Während sie die Tassen präparierte, kam es zu einem kurzen geflüsterten Wortgefecht
mit Daniel, der offenbar nicht wusste, welche Rolle ihm bei unserer Unterhaltung
zugedacht war.
»Ich kann auch gehen, wenn dir das lieber ist!«
»Deine Entscheidung.«
»Ach ja?«
»Ja!«
Na, da war es mir ja glänzend gelungen, einen Keil zwischen die beiden
zu treiben. Alter Psychologentrick: Schaffe Uneinigkeit, schon winkt dir Erkenntnisgewinn.
»Wirklich«, begann Inez, als endlich alle saßen, »ich frage mich, woher
Sie von dem Telefonat wissen.«
Bedauernd hob ich die Schultern. Preisgabe von Informanten, das war
ja noch verwerflicher als das Eindringen in fremde Gärten!

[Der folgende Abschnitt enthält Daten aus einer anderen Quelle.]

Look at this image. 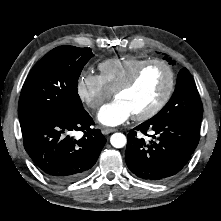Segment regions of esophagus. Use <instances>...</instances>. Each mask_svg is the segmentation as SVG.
<instances>
[{
  "instance_id": "34e87169",
  "label": "esophagus",
  "mask_w": 221,
  "mask_h": 221,
  "mask_svg": "<svg viewBox=\"0 0 221 221\" xmlns=\"http://www.w3.org/2000/svg\"><path fill=\"white\" fill-rule=\"evenodd\" d=\"M115 131H117V129H115V128H104V129L102 130V133L105 134V135H107V134L112 133V132H115Z\"/></svg>"
}]
</instances>
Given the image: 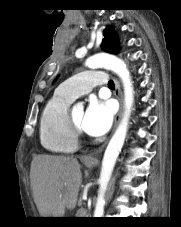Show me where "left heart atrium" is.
Instances as JSON below:
<instances>
[{
  "label": "left heart atrium",
  "mask_w": 181,
  "mask_h": 227,
  "mask_svg": "<svg viewBox=\"0 0 181 227\" xmlns=\"http://www.w3.org/2000/svg\"><path fill=\"white\" fill-rule=\"evenodd\" d=\"M113 120L112 105L103 100H91L82 120V129L91 136L105 134Z\"/></svg>",
  "instance_id": "1"
}]
</instances>
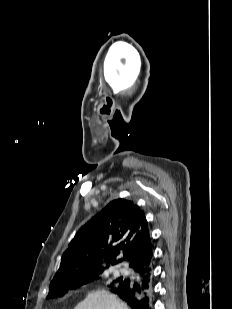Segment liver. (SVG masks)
I'll return each instance as SVG.
<instances>
[{"mask_svg": "<svg viewBox=\"0 0 232 309\" xmlns=\"http://www.w3.org/2000/svg\"><path fill=\"white\" fill-rule=\"evenodd\" d=\"M74 309H130L116 295L106 290L91 292Z\"/></svg>", "mask_w": 232, "mask_h": 309, "instance_id": "6515ba94", "label": "liver"}]
</instances>
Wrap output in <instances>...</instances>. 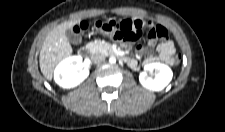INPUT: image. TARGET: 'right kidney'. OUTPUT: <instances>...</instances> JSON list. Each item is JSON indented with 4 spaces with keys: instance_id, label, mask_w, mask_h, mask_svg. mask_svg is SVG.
I'll use <instances>...</instances> for the list:
<instances>
[{
    "instance_id": "ca27d5eb",
    "label": "right kidney",
    "mask_w": 225,
    "mask_h": 132,
    "mask_svg": "<svg viewBox=\"0 0 225 132\" xmlns=\"http://www.w3.org/2000/svg\"><path fill=\"white\" fill-rule=\"evenodd\" d=\"M80 57H70L61 62L55 70L56 83L63 88H73L83 82L89 75L88 69L82 68Z\"/></svg>"
}]
</instances>
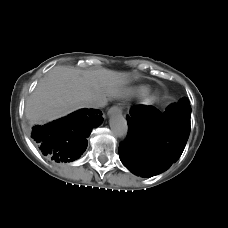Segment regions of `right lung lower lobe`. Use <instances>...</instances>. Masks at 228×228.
<instances>
[{
  "mask_svg": "<svg viewBox=\"0 0 228 228\" xmlns=\"http://www.w3.org/2000/svg\"><path fill=\"white\" fill-rule=\"evenodd\" d=\"M97 109H80L67 117L44 126H34L31 138L44 155L56 162H70L79 158L87 147V137L103 118Z\"/></svg>",
  "mask_w": 228,
  "mask_h": 228,
  "instance_id": "98d812e1",
  "label": "right lung lower lobe"
}]
</instances>
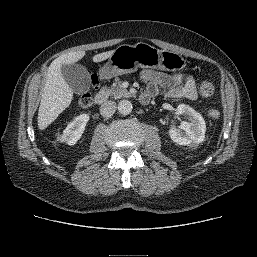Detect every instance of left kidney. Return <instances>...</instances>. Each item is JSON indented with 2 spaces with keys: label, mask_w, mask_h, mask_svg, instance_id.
<instances>
[{
  "label": "left kidney",
  "mask_w": 257,
  "mask_h": 257,
  "mask_svg": "<svg viewBox=\"0 0 257 257\" xmlns=\"http://www.w3.org/2000/svg\"><path fill=\"white\" fill-rule=\"evenodd\" d=\"M177 113L184 115L188 122L183 121L179 129H170L168 131L170 138L179 145L198 146L205 139L206 125L203 117L192 107L185 104L178 105Z\"/></svg>",
  "instance_id": "obj_1"
}]
</instances>
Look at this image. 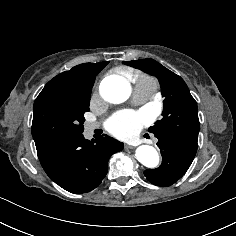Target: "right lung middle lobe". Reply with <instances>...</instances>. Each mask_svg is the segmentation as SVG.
<instances>
[{"instance_id":"dd1d6c3e","label":"right lung middle lobe","mask_w":236,"mask_h":236,"mask_svg":"<svg viewBox=\"0 0 236 236\" xmlns=\"http://www.w3.org/2000/svg\"><path fill=\"white\" fill-rule=\"evenodd\" d=\"M90 97H37L34 106L32 136L35 143L82 134L84 113L89 111Z\"/></svg>"}]
</instances>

»Worum ging es denn bei eurem Gespräch?«, fragte ich stattdessen. »Und
warum hast du es mir verheimlicht?«
»Na, weil es so kurz vor Thorstens Tod stattfand, darum. Macht doch
einen seltsamen Eindruck, oder?« Sie drehte die Tasse in ihren Händen. »Außerdem
war es eine saublöde Unterhaltung.«
Ich wartete. Daniel ebenfalls, auch wenn er so tat, als ginge ihn die
ganze Sache nichts an.
»Es begann schon damit, wie er sich meldete«, fuhr sie fort. »Wollte
angeblich meine Mutter sprechen. Ich meine, geht es noch dämlicher? Wir hatten uns
getrennt, in aller Freundschaft eigentlich, aber für den ersten Anruf nach Wochen
muss meine Mutter als Ausrede herhalten.«
»Und was wollte Schallmo von ihr?«
»Nichts, es war bloß ein Vorwand. Sie arbeitete ja noch. Und danach
…« Ihr Blick flog kurz zu Daniel hinüber, bevor er sich wieder senkte. »Danach haben
wir uns gestritten. Noch ein Grund für mich, von dem Telefonat nichts zu erzählen.«
Ich nippte an meinem Espresso. Alles, was recht ist, aber diese Glitzermaschine
verstand was von ihrem Geschäft. »Dir ist klar, dass ich weiterfragen werde«, sagte
ich. »Worum es sich bei diesem Streit handelte und solche Sachen.«
»Geht Sie nichts an«, knurrte Daniel. Beachtete ihn jemand?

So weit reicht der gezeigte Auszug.